Mi hermana estaba incrédula, como si todavía no se terminase de creer todo lo que estaba sucediendo aunque para ser sincera yo tampoco.
- Solo porque es la primera vez y a cambio me tendrás que cocinarme esos rollos de canela que te salen tan buenos. ¡Nos vemos! Diviértete - me dió un abrazo y se marchó en el coche con sus amigas.

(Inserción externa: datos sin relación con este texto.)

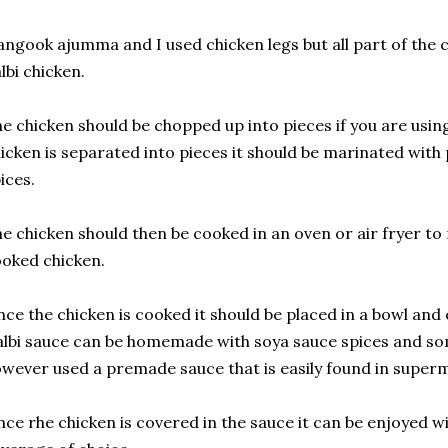
ngook ajumma and I used chicken legs but all part of the 
lbi chicken.
e chicken should be chopped up into pieces if you are usin
icken is separated into pieces it should be marinated with
ices.
e chicken should then be cooked in an oven or air fryer to
oked chicken.
ce the chicken is cooked it should be placed in a bowl and 
lbi sauce can be homemade with soya sauce spices and so
wever used a premade sauce that is easily found in super
ce rhe chicken is covered in the sauce it can be enjoyed w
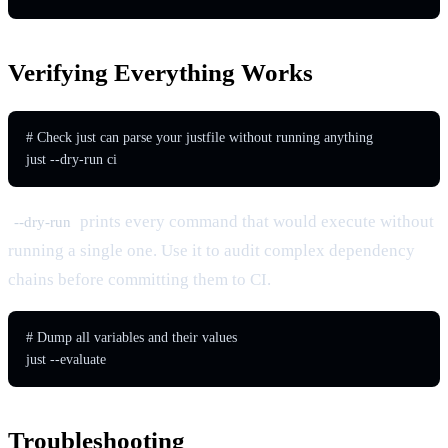
Verifying Everything Works
# Check just can parse your justfile without running anything

just --dry-run ci
prints every command that would execute without
--dry-run
running a single one. Use it to audit complex dependency
chains before committing them to CI.
# Dump all variables and their values

just --evaluate
Troubleshooting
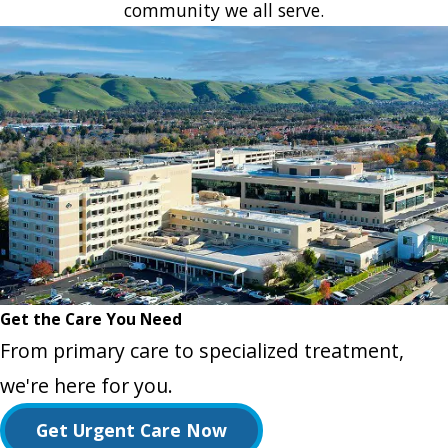
community we all serve.
Get the Care You Need
From primary care to specialized treatment,
we're here for you.
Get Urgent Care Now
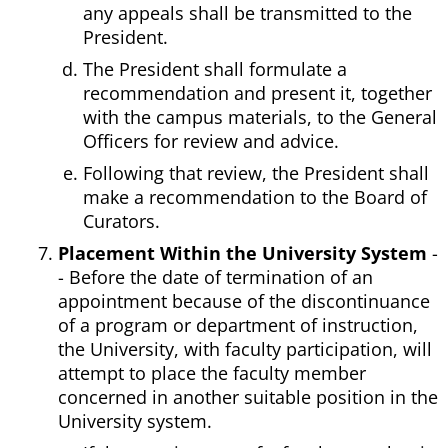
any appeals shall be transmitted to the
President.
The President shall formulate a
recommendation and present it, together
with the campus materials, to the General
Officers for review and advice.
Following that review, the President shall
make a recommendation to the Board of
Curators.
Placement Within the University System
-
- Before the date of termination of an
appointment because of the discontinuance
of a program or department of instruction,
the University, with faculty participation, will
attempt to place the faculty member
concerned in another suitable position in the
University system.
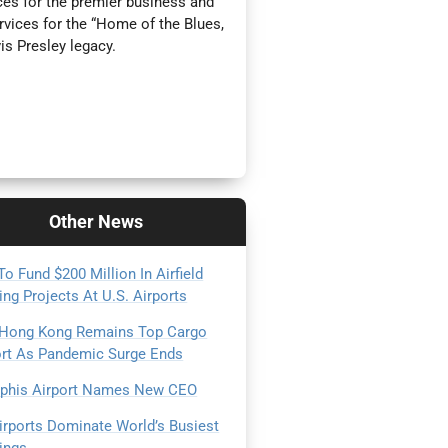
es for the premier business and
rvices for the “Home of the Blues,
is Presley legacy.
Other
News
o Fund $200 Million In Airfield
ing Projects At U.S. Airports
 Hong Kong Remains Top Cargo
ort As Pandemic Surge Ends
his Airport Names New CEO
irports Dominate World’s Busiest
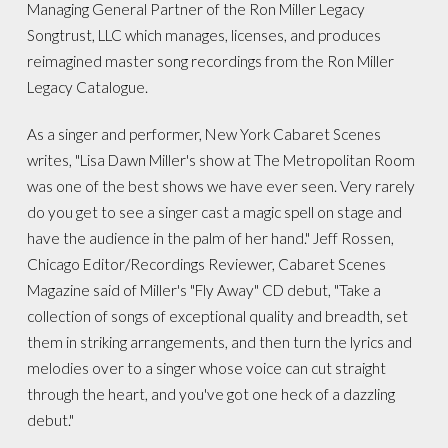
Managing General Partner of the Ron Miller Legacy
Songtrust, LLC which manages, licenses, and produces
reimagined master song recordings from the Ron Miller
Legacy Catalogue.
As a singer and performer, New York Cabaret Scenes
writes, "Lisa Dawn Miller's show at The Metropolitan Room
was one of the best shows we have ever seen. Very rarely
do you get to see a singer cast a magic spell on stage and
have the audience in the palm of her hand." Jeff Rossen,
Chicago Editor/Recordings Reviewer, Cabaret Scenes
Magazine said of Miller's "Fly Away" CD debut, "Take a
collection of songs of exceptional quality and breadth, set
them in striking arrangements, and then turn the lyrics and
melodies over to a singer whose voice can cut straight
through the heart, and you've got one heck of a dazzling
debut."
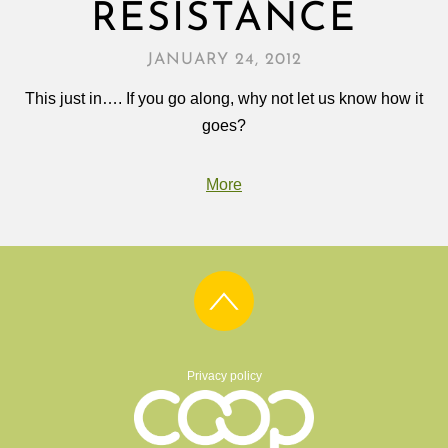
RESISTANCE
JANUARY 24, 2012
This just in…. If you go along, why not let us know how it
goes?
More
Privacy policy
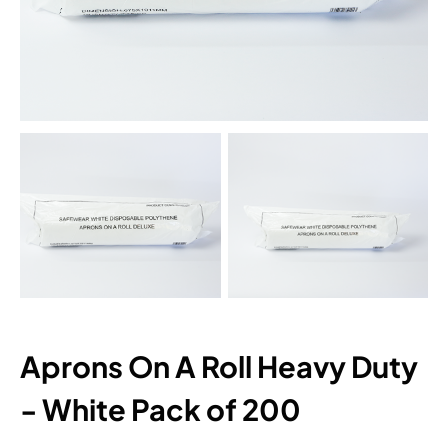
Aprons On A Roll Heavy Duty
- White Pack of 200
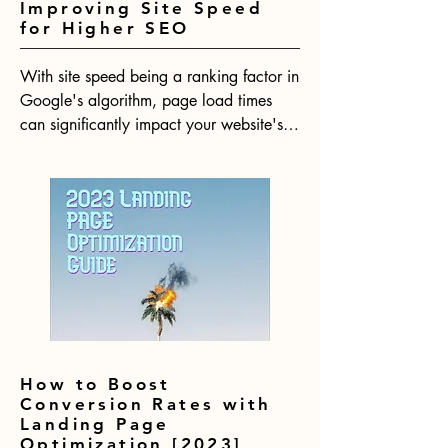
Improving Site Speed
for Higher SEO
With site speed being a ranking factor in 
Google's algorithm, page load times 
can significantly impact your website's 
SEO performance. Research shows that 
even minimal delays in page loads lead 
to substantial increases in bounce rates. 
In 2023, having a fast website will be 
more crucial than ever for your website 
to rank competitively.
How to Boost
Conversion Rates with
Landing Page
Optimization [2023]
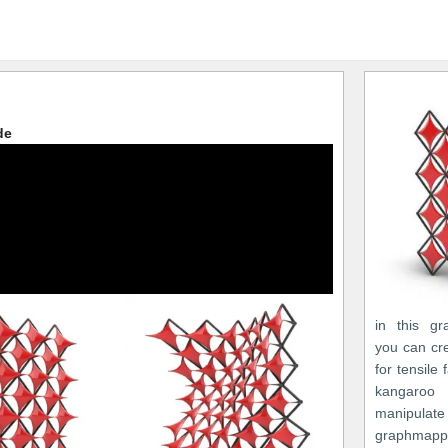
de
in this gr
you can cr
for tensile
kangaro
manipulate
graphmapp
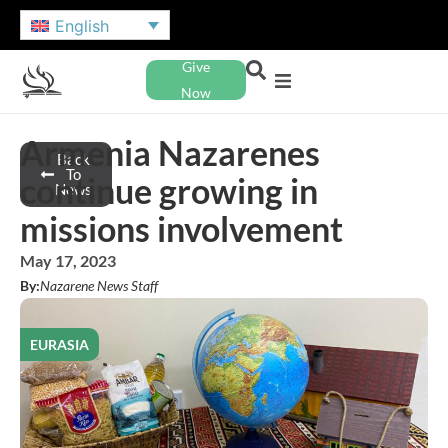
English
Give
Now
Armenia Nazarenes
Back
To
continue growing in
News
missions involvement
May 17, 2023
By:
Nazarene News Staff
EURASIA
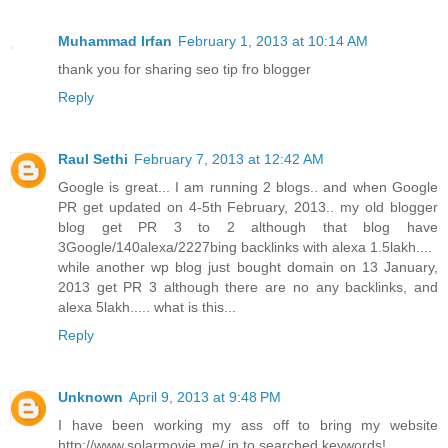
Muhammad Irfan
February 1, 2013 at 10:14 AM
thank you for sharing seo tip fro blogger
Reply
Raul Sethi
February 7, 2013 at 12:42 AM
Google is great... I am running 2 blogs.. and when Google
PR get updated on 4-5th February, 2013.. my old blogger
blog get PR 3 to 2 although that blog have
3Google/140alexa/2227bing backlinks with alexa 1.5lakh....
while another wp blog just bought domain on 13 January,
2013 get PR 3 although there are no any backlinks, and
alexa 5lakh..... what is this...
Reply
Unknown
April 9, 2013 at 9:48 PM
I have been working my ass off to bring my website
http://www.solarmovie.me/ in to searched keywords!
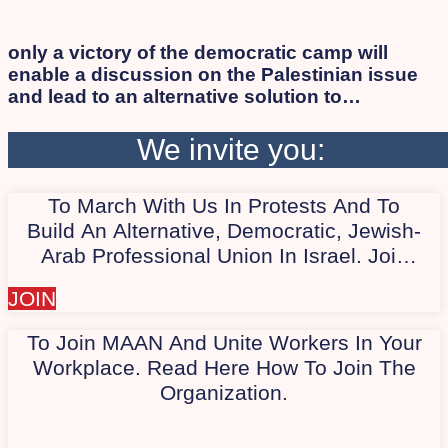
only a victory of the democratic camp will
enable a discussion on the Palestinian issue
and lead to an alternative solution to
occupation and apartheid while ensuring
human rights and citizenship for all, Israelis
We invite you:
and Palestinians alike. As long as the
apartheid regime persists, the democratic
To March With Us In Protests And To
camp will not succeed in defeating Israeli
extremists. Therefore, we work to involve the
Build An Alternative, Democratic, Jewish-
Arab and Palestinian society in the protest.
Arab Professional Union In Israel. Join
Our Quiet WhatsApp Group Today,
JOIN
"Marching With Us In Protest."
To Join MAAN And Unite Workers In Your
Workplace. Read Here How To Join The
Organization.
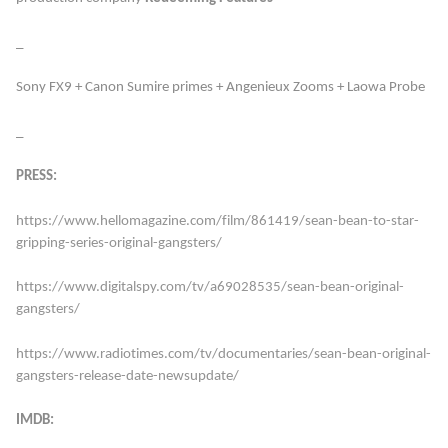
_
Sony FX9 + Canon Sumire primes + Angenieux Zooms + Laowa Probe
_
PRESS:
https://www.hellomagazine.com/film/861419/sean-bean-to-star-
gripping-series-original-gangsters/
https://www.digitalspy.com/tv/a69028535/sean-bean-original-
gangsters/
https://www.radiotimes.com/tv/documentaries/sean-bean-original-
gangsters-release-date-newsupdate/
IMDB:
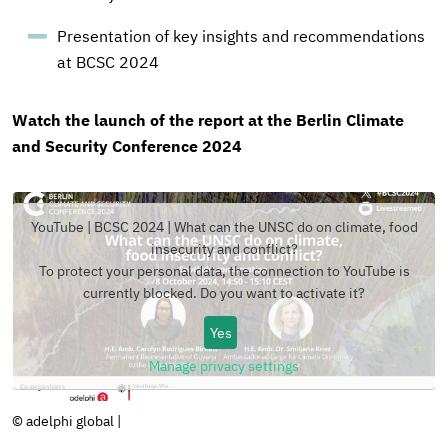
Presentation of key insights and recommendations
at BCSC 2024
Watch the launch of the report at the Berlin Climate
and Security Conference 2024
YouTube | BCSC 2024 | What can the UNSC do on climate, food
insecurity and conflict?
To protect your personal data, the connection to
YouTube
is
currently blocked. Do you want to activate it?
Yes
Manage privacy settings
Copyright
© adelphi global
|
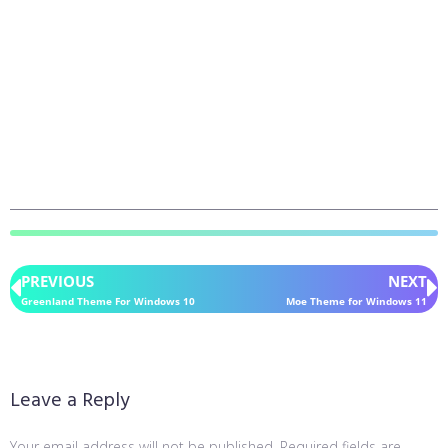
PREVIOUS
NEXT
Greenland Theme For Windows 10
Moe Theme for Windows 11
Leave a Reply
Your email address will not be published.
Required fields are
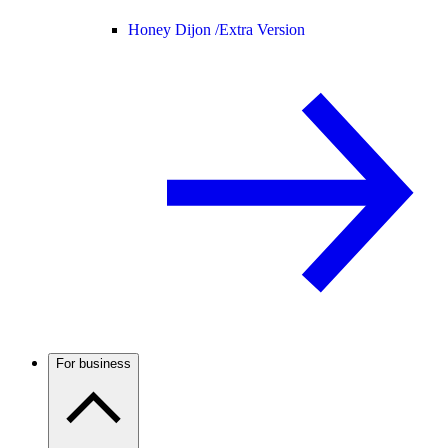
Honey Dijon /
Extra Version
For business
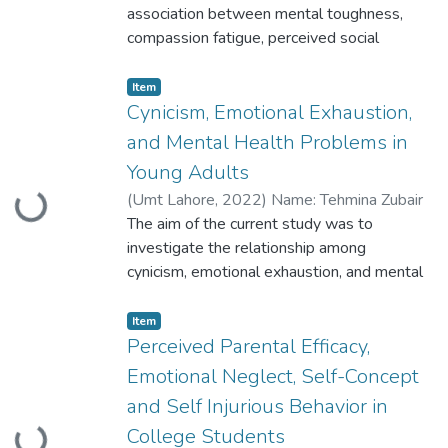
association between mental toughness,
compassion fatigue, perceived social
support and mental health problems in
medical
Item
house officers. A cross-sectional research
Cynicism, Emotional Exhaustion,
design was used for this purpose
and Mental Health Problems in
Young Adults
(
Umt Lahore
,
2022
)
Name: Tehmina Zubair
Loading...
ID: S2020146022
The aim of the current study was to
investigate the relationship among
cynicism, emotional exhaustion, and mental
health problems in young adults. For this
purpose, an indigenous scale was
Item
developed. Scale development comprised
Perceived Parental Efficacy,
item
Emotional Neglect, Self-Concept
generation in which 34 items were
and Self Injurious Behavior in
generated
College Students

- ¡Vamos Hina! Al final también se nos ha unido Tenten.
Me subí y saludé a todas.
Iban muy arregladas así que comencé a sentirme fuera de lugar, me había puesto una falda larga de tela que tenía unas florecitas blancas, unas sandalias y una camiseta de tirantes blanca la cual hacía resaltar mucho mis voluminosos pechos los cual intenté cubrir con un jersey de lana fina.
La música de la casa podía escucharse varias calles antes, las chicas comenzaron a emocionarse y charlaban alegremente entre ellas.
Por mi parte me encontraba en un rincón del coche... arrepintiéndome mientras más nos acercábamos.
Tenten aparcó entre un montón de coches y bajamos todas.
- Hina - me llamó la atención la pelirosada mientras las otras dos seguían caminando sin darse cuenta que nos habíamos detenido.
- D-dime S-sakura-chan - no quería arruinar la noche de chicas con mis inseguridades por lo que intente ponerle la mejor cara posible.
- Quítate ese jersey - dijo sin vacilar.
- ¿E-eh? - No entendía porque de golpe quería que me lo sacara.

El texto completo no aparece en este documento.